Now, having reached Porthmadog (a town built on reclaimed sand from the Glaslyn estuary), I’m ready to experience the entrancing, wild-looking beauty of the Llŷn up close. I have three walks planned over the coming days. The first is a gentle six-mile stroll from Borth-y-Gest (one bay over from Porthmadog) to Criccieth Castle. As I set out, the tide is retreating at a rate that makes me think someone has pulled the plug on the entire estuary. The small boats bobbing in the bay become statues as they are stranded in the sand.

Map of Llŷn peninsula

A large jellyfish lies on a beach directly below Porthmadog golf course. Two kids poke it tentatively with a piece of driftwood.

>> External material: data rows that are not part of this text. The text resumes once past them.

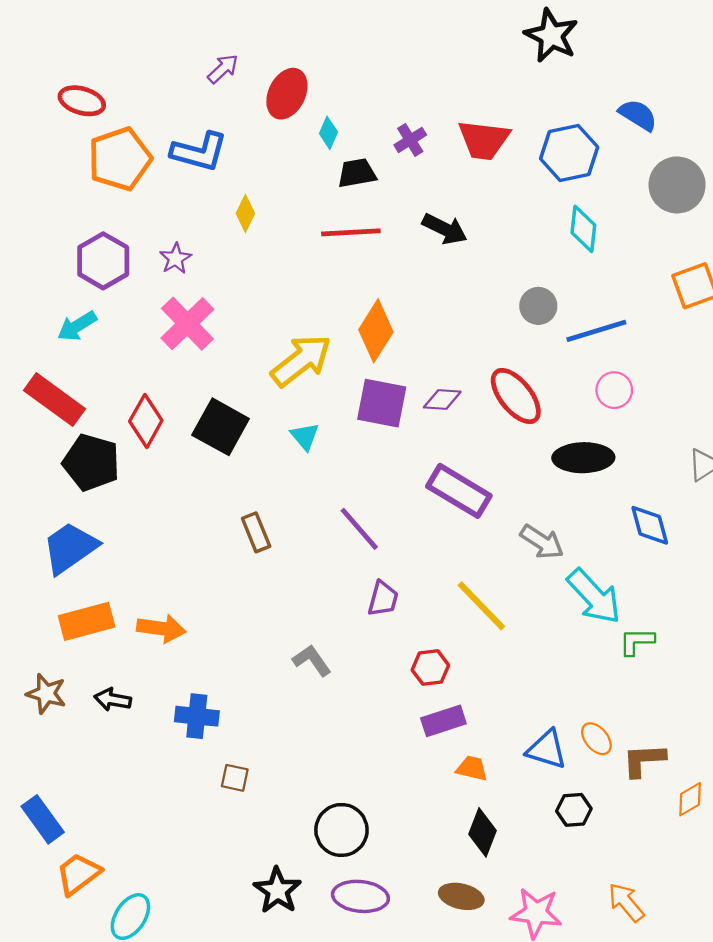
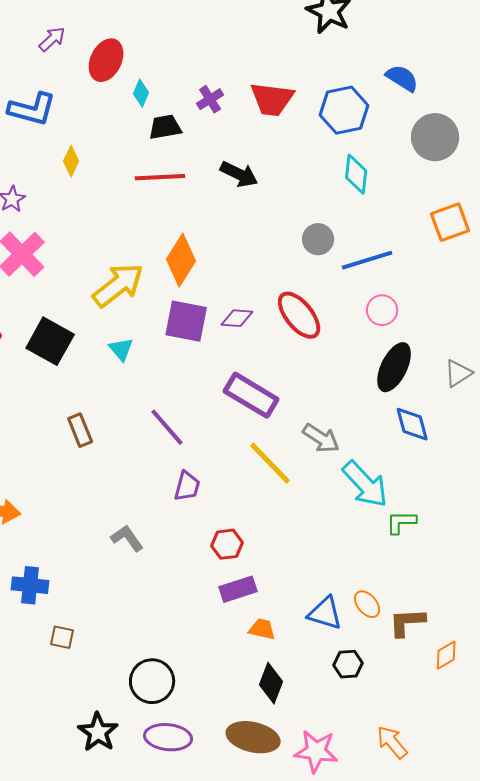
black ellipse: (583, 458) -> (394, 367), moved, turned -63
yellow line: (481, 606) -> (270, 463), moved
brown ellipse: (461, 896) -> (253, 737), size x1.4

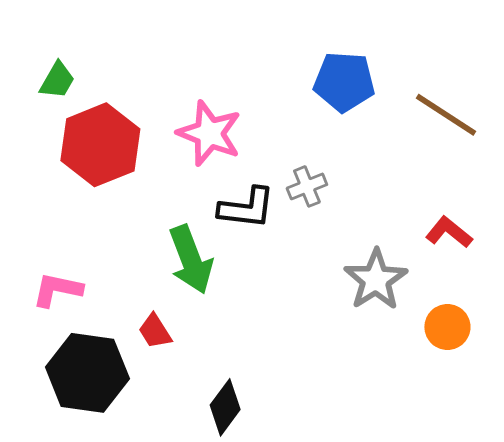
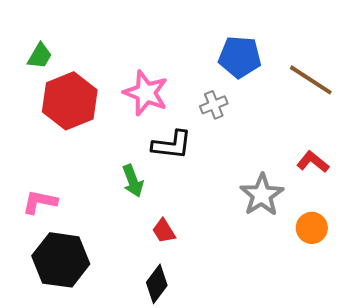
gray cross: (307, 186) -> (214, 105), moved
green arrow: (191, 260) -> (133, 181), size x0.7
red trapezoid: (155, 331) -> (164, 231), moved

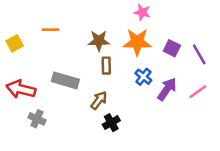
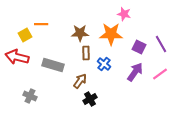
pink star: (142, 12) -> (124, 14), moved
yellow square: (15, 43) -> (25, 35), moved
purple square: (172, 48) -> (139, 47), moved
blue cross: (143, 77) -> (104, 64), moved
red arrow: (21, 89) -> (17, 57), moved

Buried in the sand are huge slabs of micro-layered black and grey slate. They look like stranded giants – could these rocks have inspired the Mabinogi story of Brân the Blessed whose gargantuan severed head was carried back to the Llŷn by his loyal knights after a fateful battle with the Irish king Matholwch?

From the top of Graig Ddu (Black Rock), I can see Criccieth Castle, standing broken but proud on the cliffs in the centre of the town. Unlike many of Gwynedd’s Norman castles, this was built in the 13th century by the Welsh king Llywelyn the Great, as a demonstration of his power and authority over rival Welsh princes.

The artist JMW Turner painted the castle on a tour through Wales in 1835. His watercolour captures a great storm rolling in and breaking over the castle. In the foreground, local people gather to retrieve items being washed up by the sea. It is a theme that has repeated through the centuries. On the night of 27 October 1927, a violent storm – combined with a potent spring tide – hammered into the Llŷn peninsula. The storm surge and waves destroyed homes built below Criccieth castle with such ferocity that it was decided never to rebuild there.

Pwllheli.
Pwllheli’s West End Parade is the start point of Matthew’s second walk. Photograph: kodachrome25/Getty Images

The second of my walks begins in Pwllheli, meandering along the town’s West End Parade and providing impressive views of the Rhinogydd mountain range, part of Eryri national park (Snowdonia). The beach below me is empty and the sand dazzling white, though the footprints on it suggest a small army of early morning dog walkers have already been and gone. Marram grass swishes and ruffles as the wind flows through it.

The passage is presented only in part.